En Route aims to bring elements of the cabin above into Premium Economy
As airlines seek ways to differentiate in the competitive landscape, Premium Economy is emerging as a critical battleground for passenger loyalty—and a key focus for innovation. No longer simply a small cabin between Economy and Business Class, Premium Economy is evolving into an experience all its own, defined by elevated service, thoughtful design and refined onboard dining.
According to IATA, premium travel has been outpacing Economy since August 2023, with premium passenger numbers rising by 43 percent between January 2023 and May 2024. Notably, more than 90 percent of international travel still takes place in Economy and Premium Economy cabins, underscoring the importance of delivering value at these levels.
At the forefront of this evolution is En Route International. Nicole Strachan, Head of Category Development (Bakery) at En Route, describes the company’s approach to premiumization as “introducing elements from the cabin above to improve the service of the cabin you are in.”
“In Premium Economy, this means drawing inspiration from Business Class—whether that is through sourcing, product provenance or how the food is finished,” Strachan tells PAX International. “It is about showcasing thoughtful sourcing and superior ingredients that feel intentional rather than generic.”
Nicole Strachan, Head of Category Development (Bakery), En Route International
Roll reversal
Strachan emphasizes that premiumization is not about extravagance, but about delivering thoughtful, curated experiences. “The goal is to make the passenger feel that the airline has gone the extra mile,” she explains.

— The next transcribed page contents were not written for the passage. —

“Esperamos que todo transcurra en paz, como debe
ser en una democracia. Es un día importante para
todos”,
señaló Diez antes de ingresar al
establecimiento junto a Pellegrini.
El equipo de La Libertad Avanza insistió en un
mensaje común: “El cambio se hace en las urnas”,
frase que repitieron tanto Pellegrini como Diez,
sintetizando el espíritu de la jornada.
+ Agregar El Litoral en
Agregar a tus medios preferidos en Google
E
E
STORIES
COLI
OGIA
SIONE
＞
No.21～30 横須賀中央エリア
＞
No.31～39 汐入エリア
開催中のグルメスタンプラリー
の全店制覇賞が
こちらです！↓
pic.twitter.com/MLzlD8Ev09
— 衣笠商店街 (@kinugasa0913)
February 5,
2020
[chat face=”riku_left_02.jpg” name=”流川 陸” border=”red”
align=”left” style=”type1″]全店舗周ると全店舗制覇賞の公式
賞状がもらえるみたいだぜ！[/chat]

Rather than a standard bread roll, En Route suggests focaccia made in Italy with high-quality olive oil and herbs, or bakery items infused with flavor using sourdough starters. Or a choice between sweet and savory pastries—sun-dried tomato or pesto brioche—and aligning packaging and materials with sustainability goals and brand aesthetics.
While the trend toward elevated service is clear, it comes with operational and financial constraints. “Passengers are paying more, and naturally they want more, but we still need to deliver within a tighter budget than Business Class allows,” Strachan notes. That makes smart design essential. Products must fit within the Economy tray footprint, be quick to serve and remain cost-effective—all while feeling elevated.

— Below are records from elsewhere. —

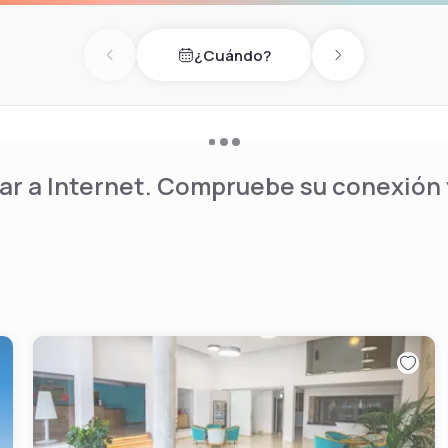
ar, comodidad y una cuidada
¿Cuándo?
Previous day
Next day
r a Internet. Compruebe su conexión y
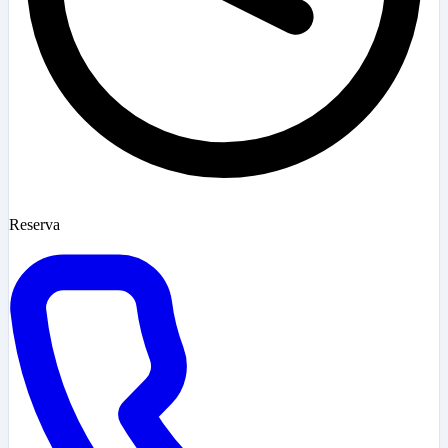
Reserva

Innovation in this space comes down to the details. “A printed menu can tell the story behind the meal and help the passenger feel informed and considered,” Strachan says. The aroma of warm bread in the cabin can subtly signal a higher level of care. She also points to small additions like an optional sauce or regional cheese selection as low-complexity enhancements that go a long way.

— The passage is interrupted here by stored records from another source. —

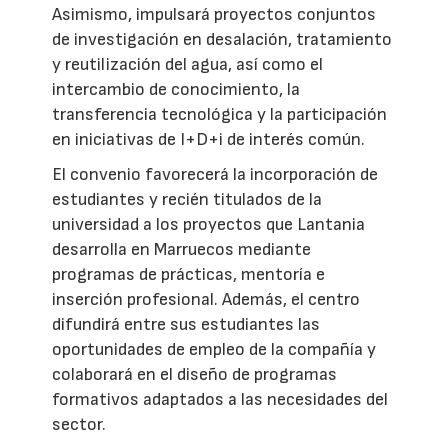
Asimismo, impulsará proyectos conjuntos
de investigación en desalación, tratamiento
y reutilización del agua, así como el
intercambio de conocimiento, la
transferencia tecnológica y la participación
en iniciativas de I+D+i de interés común.
El convenio favorecerá la incorporación de
estudiantes y recién titulados de la
universidad a los proyectos que Lantania
desarrolla en Marruecos mediante
programas de prácticas, mentoría e
inserción profesional. Además, el centro
difundirá entre sus estudiantes las
oportunidades de empleo de la compañía y
colaborará en el diseño de programas
formativos adaptados a las necesidades del
sector.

Textured sourdough and infused butter can elevate an Economy service to Premium Economy
Lean on the region
Across the globe, En Route is seeing carriers lean into regionality and identity. “Locality is becoming more important, with airlines showcasing regional ingredients or culturally inspired dishes,” Strachan says.
Partnerships with premium food brands and renowned chefs are also on the rise, she says, helping to elevate the perception of quality while managing costs through strategic co-branding.
Health-conscious and plant-based options are another growing focus. “Wellness is gaining traction, and even simple things like cold-pressed juices using seasonal fruits can add a refined and thoughtful element,” she adds.
Looking ahead, En Route sees Premium Economy as a key part of the future airline offering.

Regionally sourced fruits for health and wellness juices adds provenance
“It is here to stay, and it presents a fantastic opportunity to expand the breadth and impact of our offer beyond the traditional three-class structure,” Strachan says. The company is focused on creating experiences that feel differentiated from Economy at every touchpoint—from menu design and plating to pre-order meals and special dietary accommodations.
“As more passengers choose experience over material goods, every moment onboard becomes an opportunity to add value,” Strachan explains. “The future of Premium Economy dining lies in smart, thoughtful enhancements that align with both operational realities and the evolving expectations of today’s traveler.”